## Activity
Excluding pictures, give the entries again exactly as they appear.

## Page-level text extractions
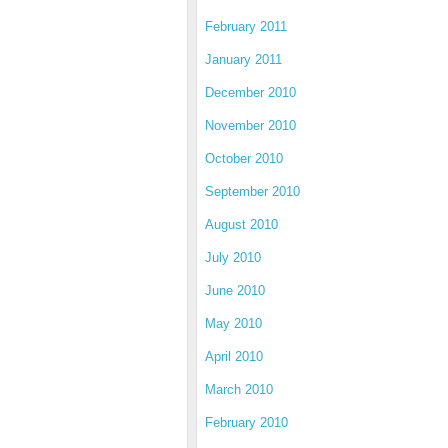
February 2011
January 2011
December 2010
November 2010
October 2010
September 2010
August 2010
July 2010
June 2010
May 2010
April 2010
March 2010
February 2010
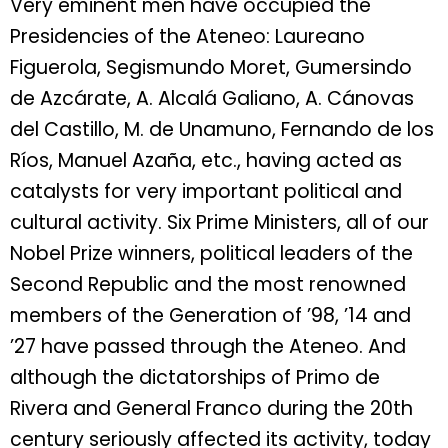
Very eminent men have occupied the
Presidencies of the Ateneo: Laureano
Figuerola, Segismundo Moret, Gumersindo
de Azcárate, A. Alcalá Galiano, A. Cánovas
del Castillo, M. de Unamuno, Fernando de los
Ríos, Manuel Azaña, etc., having acted as
catalysts for very important political and
cultural activity. Six Prime Ministers, all of our
Nobel Prize winners, political leaders of the
Second Republic and the most renowned
members of the Generation of ’98, ’14 and
’27 have passed through the Ateneo. And
although the dictatorships of Primo de
Rivera and General Franco during the 20th
century seriously affected its activity, today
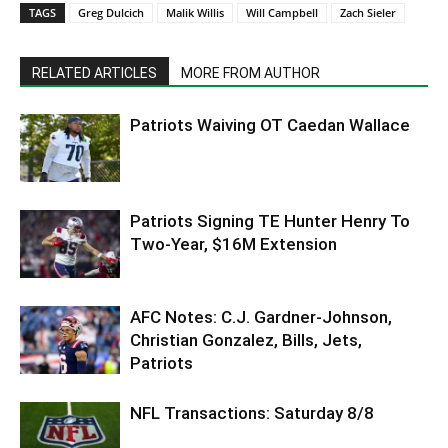
TAGS
Greg Dulcich
Malik Willis
Will Campbell
Zach Sieler
RELATED ARTICLES
MORE FROM AUTHOR
Patriots Waiving OT Caedan Wallace
Patriots Signing TE Hunter Henry To
Two-Year, $16M Extension
AFC Notes: C.J. Gardner-Johnson,
Christian Gonzalez, Bills, Jets,
Patriots
NFL Transactions: Saturday 8/8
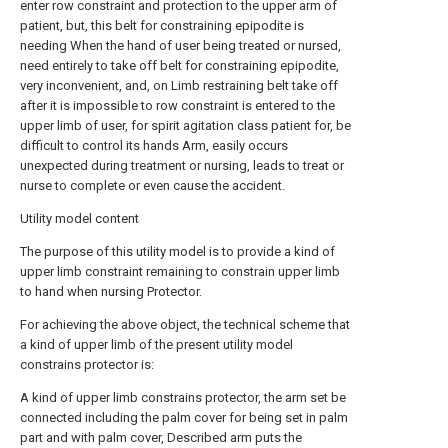
enter row constraint and protection to the upper arm of
patient, but, this belt for constraining epipodite is
needing When the hand of user being treated or nursed,
need entirely to take off belt for constraining epipodite,
very inconvenient, and, on Limb restraining belt take off
after it is impossible to row constraint is entered to the
upper limb of user, for spirit agitation class patient for, be
difficult to control its hands Arm, easily occurs
unexpected during treatment or nursing, leads to treat or
nurse to complete or even cause the accident.
Utility model content
The purpose of this utility model is to provide a kind of
upper limb constraint remaining to constrain upper limb
to hand when nursing Protector.
For achieving the above object, the technical scheme that
a kind of upper limb of the present utility model
constrains protector is:
A kind of upper limb constrains protector, the arm set be
connected including the palm cover for being set in palm
part and with palm cover, Described arm puts the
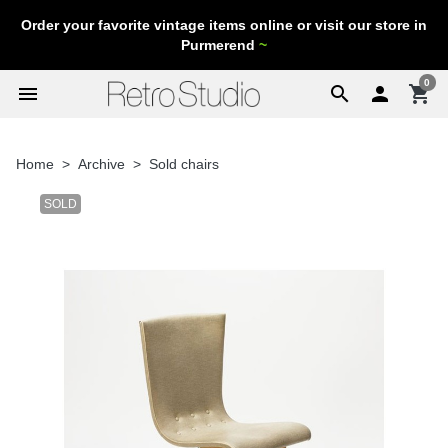
Order your favorite vintage items online or visit our store in
Purmerend
~
0
menu
search

shopping_cart
Home
Archive
Sold chairs
SOLD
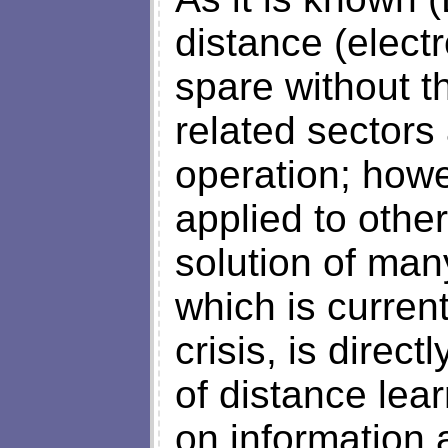
distance (elect
spare without th
related sectors
operation; howe
applied to other
solution of man
which is curren
crisis, is direc
of distance lea
on information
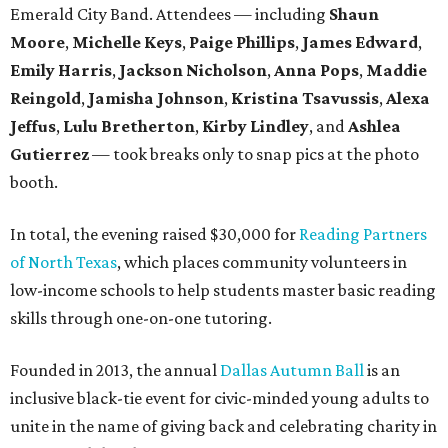
Emerald City Band. Attendees — including
Shaun
Moore
,
Michelle Keys
,
Paige Phillips
,
James Edward
,
Emily Harris
,
Jackson Nicholson
,
Anna
Pops
,
Maddie
Reingold
,
Jamisha Johnson
,
Kristina Tsavussis
,
Alexa
Jeffus
,
Lulu Bretherton
,
Kirby Lindley
, and
Ashlea
Gutierrez
— took breaks only to snap pics at the photo
booth.
In total, the evening raised $30,000 for
Reading Partners
of North Texas
, which places community volunteers in
low-income schools to help students master basic reading
skills through one-on-one tutoring.
Founded in 2013, the annual
Dallas Autumn Ball
is an
inclusive black-tie event for civic-minded young adults to
unite in the name of giving back and celebrating charity in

## Answer for this exercise
February 2011
January 2011
December 2010
November 2010
October 2010
September 2010
August 2010
July 2010
June 2010
May 2010
April 2010
March 2010
February 2010
Very eminent men have occupied the
Presidencies of the Ateneo: Laureano
Figuerola, Segismundo Moret, Gumersindo
de Azcárate, A. Alcalá Galiano, A. Cánovas
del Castillo, M. de Unamuno, Fernando de los
Ríos, Manuel Azaña, etc., having acted as
catalysts for very important political and
cultural activity. Six Prime Ministers, all of our
Nobel Prize winners, political leaders of the
Second Republic and the most renowned
members of the Generation of ’98, ’14 and
’27 have passed through the Ateneo. And
although the dictatorships of Primo de
Rivera and General Franco during the 20th
century seriously affected its activity, today
TAGS
Greg Dulcich
Malik Willis
Will Campbell
Zach Sieler
RELATED ARTICLES
MORE FROM AUTHOR
Patriots Waiving OT Caedan Wallace
Patriots Signing TE Hunter Henry To
Two-Year, $16M Extension
AFC Notes: C.J. Gardner-Johnson,
Christian Gonzalez, Bills, Jets,
Patriots
NFL Transactions: Saturday 8/8
enter row constraint and protection to the upper arm of
patient, but, this belt for constraining epipodite is
needing When the hand of user being treated or nursed,
need entirely to take off belt for constraining epipodite,
very inconvenient, and, on Limb restraining belt take off
after it is impossible to row constraint is entered to the
upper limb of user, for spirit agitation class patient for, be
difficult to control its hands Arm, easily occurs
unexpected during treatment or nursing, leads to treat or
nurse to complete or even cause the accident.
Utility model content
The purpose of this utility model is to provide a kind of
upper limb constraint remaining to constrain upper limb
to hand when nursing Protector.
For achieving the above object, the technical scheme that
a kind of upper limb of the present utility model
constrains protector is:
A kind of upper limb constrains protector, the arm set be
connected including the palm cover for being set in palm
part and with palm cover, Described arm puts the
Order your favorite vintage items online or visit our store in
Purmerend
~
0
menu
search

shopping_cart
Home
Archive
Sold chairs
SOLD
distance (elect
spare without th
related sectors
operation; howe
applied to other
solution of man
which is curren
crisis, is direc
of distance lea
on information
Emerald City Band. Attendees — including
Shaun
Moore
,
Michelle Keys
,
Paige Phillips
,
James Edward
,
Emily Harris
,
Jackson Nicholson
,
Anna
Pops
,
Maddie
Reingold
,
Jamisha Johnson
,
Kristina Tsavussis
,
Alexa
Jeffus
,
Lulu Bretherton
,
Kirby Lindley
, and
Ashlea
Gutierrez
— took breaks only to snap pics at the photo
booth.
In total, the evening raised $30,000 for
Reading Partners
of North Texas
, which places community volunteers in
low-income schools to help students master basic reading
skills through one-on-one tutoring.
Founded in 2013, the annual
Dallas Autumn Ball
is an
inclusive black-tie event for civic-minded young adults to
unite in the name of giving back and celebrating charity in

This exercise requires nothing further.